Dying with Dignity - HHC to Expand Palliative Care
The end of life is difficult to accept for patients and families. It’s not any easier for health care professionals who are trained to save lives and often conditioned to respond to every death, even one that is imminent, as a failure that should be avoided by any available means.
Recognizing the need to provide specialized care to patients who face life-threatening or terminal disease, HHC announced a new corporate-wide clinical initiative to expand palliative care programs to more New Yorkers.
“While exhausting all life-prolonging efforts may meet some patients’ wishes, it sometimes magnifies, rather than mitigates, the suffering and anguish of patients and their families,” HHC President Alan D. Aviles said. “When death is foreseeable and near, palliative care offers the alternative of dignified, comfort care in the presence of family and in the absence of futile and often invasive treatment and technology.”
With a $217,000 start-up grant from the HHC Foundation, the public hospital system will expand successful palliative care programs at Coney Island (see story, “Amid Mourning, Families Are Grateful”) and Bellevue and create new ones in the other nine acute care facilities.
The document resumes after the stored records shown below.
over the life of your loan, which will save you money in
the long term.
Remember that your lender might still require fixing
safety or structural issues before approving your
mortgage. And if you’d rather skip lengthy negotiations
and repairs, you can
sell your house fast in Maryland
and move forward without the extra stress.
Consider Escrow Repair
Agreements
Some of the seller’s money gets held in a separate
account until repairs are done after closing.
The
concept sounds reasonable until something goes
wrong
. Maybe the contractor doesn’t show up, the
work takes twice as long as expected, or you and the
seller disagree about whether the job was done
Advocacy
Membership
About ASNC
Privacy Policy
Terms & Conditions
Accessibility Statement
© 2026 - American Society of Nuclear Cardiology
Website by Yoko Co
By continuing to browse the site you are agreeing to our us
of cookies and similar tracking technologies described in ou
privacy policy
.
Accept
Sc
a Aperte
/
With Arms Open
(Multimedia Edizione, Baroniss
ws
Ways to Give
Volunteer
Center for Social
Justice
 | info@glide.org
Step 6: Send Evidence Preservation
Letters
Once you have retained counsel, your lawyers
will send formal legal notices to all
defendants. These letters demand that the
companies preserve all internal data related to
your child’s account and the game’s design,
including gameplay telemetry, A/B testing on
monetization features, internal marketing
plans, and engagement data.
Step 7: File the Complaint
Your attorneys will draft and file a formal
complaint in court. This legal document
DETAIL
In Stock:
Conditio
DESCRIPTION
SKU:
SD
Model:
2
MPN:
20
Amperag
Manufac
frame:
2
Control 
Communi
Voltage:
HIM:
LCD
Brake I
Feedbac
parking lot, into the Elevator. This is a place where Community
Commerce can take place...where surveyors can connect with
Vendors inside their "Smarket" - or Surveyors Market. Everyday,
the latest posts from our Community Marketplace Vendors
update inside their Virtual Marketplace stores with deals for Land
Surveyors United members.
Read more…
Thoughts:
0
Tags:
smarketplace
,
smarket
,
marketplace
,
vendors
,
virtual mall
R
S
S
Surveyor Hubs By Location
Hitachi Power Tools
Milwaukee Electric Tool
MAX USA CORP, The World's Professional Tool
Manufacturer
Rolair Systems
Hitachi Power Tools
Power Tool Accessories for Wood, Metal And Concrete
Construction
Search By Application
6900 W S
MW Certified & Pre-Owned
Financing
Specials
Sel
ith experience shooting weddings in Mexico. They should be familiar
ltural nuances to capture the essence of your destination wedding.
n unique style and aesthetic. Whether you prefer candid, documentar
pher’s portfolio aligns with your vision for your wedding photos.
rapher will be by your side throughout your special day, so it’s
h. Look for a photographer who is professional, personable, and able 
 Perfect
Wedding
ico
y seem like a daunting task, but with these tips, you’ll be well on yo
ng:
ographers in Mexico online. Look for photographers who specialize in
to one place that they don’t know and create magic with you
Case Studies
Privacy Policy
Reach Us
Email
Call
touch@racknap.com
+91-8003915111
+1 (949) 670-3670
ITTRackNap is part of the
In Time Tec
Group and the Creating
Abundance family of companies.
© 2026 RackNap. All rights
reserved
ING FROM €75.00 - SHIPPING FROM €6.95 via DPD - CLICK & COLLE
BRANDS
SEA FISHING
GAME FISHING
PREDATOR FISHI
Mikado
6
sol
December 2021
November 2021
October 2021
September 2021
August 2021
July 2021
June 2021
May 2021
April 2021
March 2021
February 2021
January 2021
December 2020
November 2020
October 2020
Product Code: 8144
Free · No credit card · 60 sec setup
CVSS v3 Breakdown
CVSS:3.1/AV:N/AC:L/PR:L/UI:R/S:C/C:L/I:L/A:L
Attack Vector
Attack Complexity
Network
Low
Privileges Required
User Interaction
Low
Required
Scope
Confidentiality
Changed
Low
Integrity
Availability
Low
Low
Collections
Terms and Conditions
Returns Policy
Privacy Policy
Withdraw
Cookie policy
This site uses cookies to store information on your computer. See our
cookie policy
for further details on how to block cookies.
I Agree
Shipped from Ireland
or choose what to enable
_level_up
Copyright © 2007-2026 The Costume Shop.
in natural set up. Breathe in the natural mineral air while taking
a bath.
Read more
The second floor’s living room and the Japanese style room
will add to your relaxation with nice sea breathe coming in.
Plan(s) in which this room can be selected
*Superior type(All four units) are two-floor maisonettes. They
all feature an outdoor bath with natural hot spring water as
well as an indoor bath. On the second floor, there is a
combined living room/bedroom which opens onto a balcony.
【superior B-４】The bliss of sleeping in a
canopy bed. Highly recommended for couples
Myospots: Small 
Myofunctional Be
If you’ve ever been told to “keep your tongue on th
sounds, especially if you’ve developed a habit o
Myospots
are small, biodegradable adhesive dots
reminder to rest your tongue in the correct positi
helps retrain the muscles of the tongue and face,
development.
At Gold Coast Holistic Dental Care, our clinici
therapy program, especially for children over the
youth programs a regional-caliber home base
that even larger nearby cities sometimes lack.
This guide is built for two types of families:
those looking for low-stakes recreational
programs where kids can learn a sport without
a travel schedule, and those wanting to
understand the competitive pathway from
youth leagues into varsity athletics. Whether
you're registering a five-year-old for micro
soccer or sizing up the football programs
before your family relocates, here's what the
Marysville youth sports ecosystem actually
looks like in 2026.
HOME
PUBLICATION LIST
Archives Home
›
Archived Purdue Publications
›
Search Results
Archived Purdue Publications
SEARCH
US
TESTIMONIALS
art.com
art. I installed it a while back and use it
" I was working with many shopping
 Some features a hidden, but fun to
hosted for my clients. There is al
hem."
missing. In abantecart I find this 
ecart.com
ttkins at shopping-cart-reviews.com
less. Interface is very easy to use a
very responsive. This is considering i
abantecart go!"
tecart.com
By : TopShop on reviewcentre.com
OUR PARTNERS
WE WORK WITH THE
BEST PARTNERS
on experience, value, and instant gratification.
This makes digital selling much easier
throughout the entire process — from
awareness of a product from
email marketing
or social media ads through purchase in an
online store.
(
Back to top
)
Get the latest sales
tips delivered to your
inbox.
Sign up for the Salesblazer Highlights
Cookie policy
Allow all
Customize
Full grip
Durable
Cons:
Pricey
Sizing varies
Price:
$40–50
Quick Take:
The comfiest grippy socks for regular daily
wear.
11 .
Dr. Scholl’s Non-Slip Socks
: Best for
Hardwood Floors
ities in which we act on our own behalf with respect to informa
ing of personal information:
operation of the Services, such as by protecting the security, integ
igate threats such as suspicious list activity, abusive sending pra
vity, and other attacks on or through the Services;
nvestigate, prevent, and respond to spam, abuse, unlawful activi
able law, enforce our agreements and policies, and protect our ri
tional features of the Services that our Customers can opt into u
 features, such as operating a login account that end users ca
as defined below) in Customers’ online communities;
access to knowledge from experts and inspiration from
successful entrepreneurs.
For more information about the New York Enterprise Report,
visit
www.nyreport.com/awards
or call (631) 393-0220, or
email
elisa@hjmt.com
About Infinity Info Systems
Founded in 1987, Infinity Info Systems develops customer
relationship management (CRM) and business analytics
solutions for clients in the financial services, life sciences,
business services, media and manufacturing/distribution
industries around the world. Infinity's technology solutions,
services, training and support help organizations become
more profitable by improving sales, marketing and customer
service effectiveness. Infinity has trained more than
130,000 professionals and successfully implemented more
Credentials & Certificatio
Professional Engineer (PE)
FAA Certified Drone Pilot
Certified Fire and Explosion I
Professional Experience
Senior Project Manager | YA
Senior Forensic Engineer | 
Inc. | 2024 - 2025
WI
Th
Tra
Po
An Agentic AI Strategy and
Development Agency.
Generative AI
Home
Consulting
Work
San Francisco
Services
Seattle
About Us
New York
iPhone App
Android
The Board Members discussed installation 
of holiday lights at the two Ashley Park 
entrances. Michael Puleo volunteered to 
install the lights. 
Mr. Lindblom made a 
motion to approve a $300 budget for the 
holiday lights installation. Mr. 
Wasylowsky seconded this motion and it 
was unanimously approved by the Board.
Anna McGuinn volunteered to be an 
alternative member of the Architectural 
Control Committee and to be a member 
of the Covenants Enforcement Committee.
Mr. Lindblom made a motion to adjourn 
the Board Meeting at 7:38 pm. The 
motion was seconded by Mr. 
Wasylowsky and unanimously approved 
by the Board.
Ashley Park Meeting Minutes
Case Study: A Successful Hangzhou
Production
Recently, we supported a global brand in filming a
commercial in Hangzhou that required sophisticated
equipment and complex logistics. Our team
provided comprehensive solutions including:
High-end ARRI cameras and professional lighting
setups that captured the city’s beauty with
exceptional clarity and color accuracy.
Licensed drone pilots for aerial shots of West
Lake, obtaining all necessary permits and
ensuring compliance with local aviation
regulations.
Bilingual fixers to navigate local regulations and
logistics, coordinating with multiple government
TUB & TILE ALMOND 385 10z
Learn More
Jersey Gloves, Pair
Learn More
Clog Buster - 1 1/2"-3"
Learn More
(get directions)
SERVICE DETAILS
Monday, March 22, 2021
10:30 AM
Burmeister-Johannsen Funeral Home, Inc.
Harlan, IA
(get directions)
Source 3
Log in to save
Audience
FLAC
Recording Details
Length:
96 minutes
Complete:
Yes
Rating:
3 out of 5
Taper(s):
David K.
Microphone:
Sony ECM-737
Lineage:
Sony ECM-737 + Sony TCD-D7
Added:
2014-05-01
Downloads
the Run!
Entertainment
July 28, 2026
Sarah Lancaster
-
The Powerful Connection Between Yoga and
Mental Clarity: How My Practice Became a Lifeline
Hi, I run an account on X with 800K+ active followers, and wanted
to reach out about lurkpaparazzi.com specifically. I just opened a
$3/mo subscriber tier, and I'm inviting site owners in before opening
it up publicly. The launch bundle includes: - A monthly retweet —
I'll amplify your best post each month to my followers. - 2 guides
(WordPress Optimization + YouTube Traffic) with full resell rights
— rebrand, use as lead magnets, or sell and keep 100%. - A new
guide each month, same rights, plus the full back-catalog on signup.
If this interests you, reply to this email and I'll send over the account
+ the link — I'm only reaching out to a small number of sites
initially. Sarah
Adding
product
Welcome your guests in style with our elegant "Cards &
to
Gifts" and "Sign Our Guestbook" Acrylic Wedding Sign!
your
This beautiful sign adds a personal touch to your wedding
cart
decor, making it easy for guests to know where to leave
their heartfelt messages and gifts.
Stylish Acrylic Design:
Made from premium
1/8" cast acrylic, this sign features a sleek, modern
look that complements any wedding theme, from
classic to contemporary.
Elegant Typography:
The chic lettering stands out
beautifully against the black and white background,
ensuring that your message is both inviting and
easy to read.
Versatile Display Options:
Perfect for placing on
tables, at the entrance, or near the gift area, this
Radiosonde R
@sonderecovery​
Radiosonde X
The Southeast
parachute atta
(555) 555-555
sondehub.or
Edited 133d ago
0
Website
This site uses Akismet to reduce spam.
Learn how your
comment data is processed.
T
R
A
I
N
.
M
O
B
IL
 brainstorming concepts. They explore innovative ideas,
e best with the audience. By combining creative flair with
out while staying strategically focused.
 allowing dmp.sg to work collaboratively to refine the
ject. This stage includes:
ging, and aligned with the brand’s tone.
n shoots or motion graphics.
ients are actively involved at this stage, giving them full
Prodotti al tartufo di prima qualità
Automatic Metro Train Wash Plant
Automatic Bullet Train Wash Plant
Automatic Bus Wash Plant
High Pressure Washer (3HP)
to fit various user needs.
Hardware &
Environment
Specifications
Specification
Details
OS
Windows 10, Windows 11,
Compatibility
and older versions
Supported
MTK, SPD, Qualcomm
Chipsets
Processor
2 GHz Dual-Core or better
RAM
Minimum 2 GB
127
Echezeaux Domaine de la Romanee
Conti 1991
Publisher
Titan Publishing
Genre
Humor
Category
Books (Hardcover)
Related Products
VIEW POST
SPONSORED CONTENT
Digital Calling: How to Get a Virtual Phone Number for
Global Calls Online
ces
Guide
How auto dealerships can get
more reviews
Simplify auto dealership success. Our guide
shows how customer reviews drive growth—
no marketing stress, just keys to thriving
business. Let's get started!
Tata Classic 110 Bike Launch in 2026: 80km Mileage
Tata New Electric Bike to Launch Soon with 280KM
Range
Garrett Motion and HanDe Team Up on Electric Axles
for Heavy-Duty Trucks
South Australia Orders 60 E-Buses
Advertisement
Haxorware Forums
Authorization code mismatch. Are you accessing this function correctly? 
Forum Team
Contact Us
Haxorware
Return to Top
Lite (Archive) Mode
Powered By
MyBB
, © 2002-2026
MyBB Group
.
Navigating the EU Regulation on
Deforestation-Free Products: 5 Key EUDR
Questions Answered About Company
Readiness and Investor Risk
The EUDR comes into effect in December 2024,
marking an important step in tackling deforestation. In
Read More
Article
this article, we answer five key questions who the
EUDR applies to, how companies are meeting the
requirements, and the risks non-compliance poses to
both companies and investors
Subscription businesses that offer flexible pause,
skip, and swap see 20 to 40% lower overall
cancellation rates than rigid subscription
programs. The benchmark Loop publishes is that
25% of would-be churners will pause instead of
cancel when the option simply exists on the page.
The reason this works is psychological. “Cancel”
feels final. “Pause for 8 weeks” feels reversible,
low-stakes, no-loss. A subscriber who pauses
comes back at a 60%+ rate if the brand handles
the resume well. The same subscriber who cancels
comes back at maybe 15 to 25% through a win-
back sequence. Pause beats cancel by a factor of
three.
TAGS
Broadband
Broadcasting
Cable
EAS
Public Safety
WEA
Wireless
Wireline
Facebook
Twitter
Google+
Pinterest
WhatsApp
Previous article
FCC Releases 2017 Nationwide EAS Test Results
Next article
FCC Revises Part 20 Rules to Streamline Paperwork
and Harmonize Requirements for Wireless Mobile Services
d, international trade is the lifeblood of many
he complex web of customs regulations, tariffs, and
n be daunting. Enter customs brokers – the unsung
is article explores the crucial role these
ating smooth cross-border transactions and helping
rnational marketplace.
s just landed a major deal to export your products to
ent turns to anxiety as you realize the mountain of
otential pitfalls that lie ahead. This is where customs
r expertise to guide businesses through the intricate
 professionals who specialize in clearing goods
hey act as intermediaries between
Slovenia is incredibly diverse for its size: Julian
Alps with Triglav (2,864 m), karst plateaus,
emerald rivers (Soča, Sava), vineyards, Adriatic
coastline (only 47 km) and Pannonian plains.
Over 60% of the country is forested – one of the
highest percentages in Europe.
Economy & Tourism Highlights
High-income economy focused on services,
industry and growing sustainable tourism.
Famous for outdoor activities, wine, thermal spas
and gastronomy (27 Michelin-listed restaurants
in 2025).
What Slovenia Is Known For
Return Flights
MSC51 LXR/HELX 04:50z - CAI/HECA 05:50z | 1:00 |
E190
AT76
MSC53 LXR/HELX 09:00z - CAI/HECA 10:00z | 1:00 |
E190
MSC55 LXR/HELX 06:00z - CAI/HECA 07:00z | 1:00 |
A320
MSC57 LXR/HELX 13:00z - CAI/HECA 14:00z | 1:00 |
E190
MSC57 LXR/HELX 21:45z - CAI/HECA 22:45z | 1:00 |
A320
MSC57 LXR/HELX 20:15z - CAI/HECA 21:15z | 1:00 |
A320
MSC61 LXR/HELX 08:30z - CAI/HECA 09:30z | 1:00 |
Expert and comprehensive palliative care that includes forthright discussions about prognosis, pain control, psychological support and advanced care planning will be available to all patients and families facing end of life trauma. These efforts will further enhance HHC’s broad patient safety campaign to prevent unnecessary harm.
“We are committed to providing an environment of dignity and comfort, and practicing a more holistic approach to address a dying patient’s medical, psychological and even existential or spiritual needs,” Aviles said.
More than 100 HHC administrative and medical leaders participated in a conference on December 6 to begin the corporation’s palliative care initiative. Experts noted how palliative care programs can have a dramatic positive impact on patients, family and staff. They also shared data to show that palliative care programs generally reduce ICU and other health care costs.
“This is the right and moral thing to do for our patients facing the end of life,” added Aviles.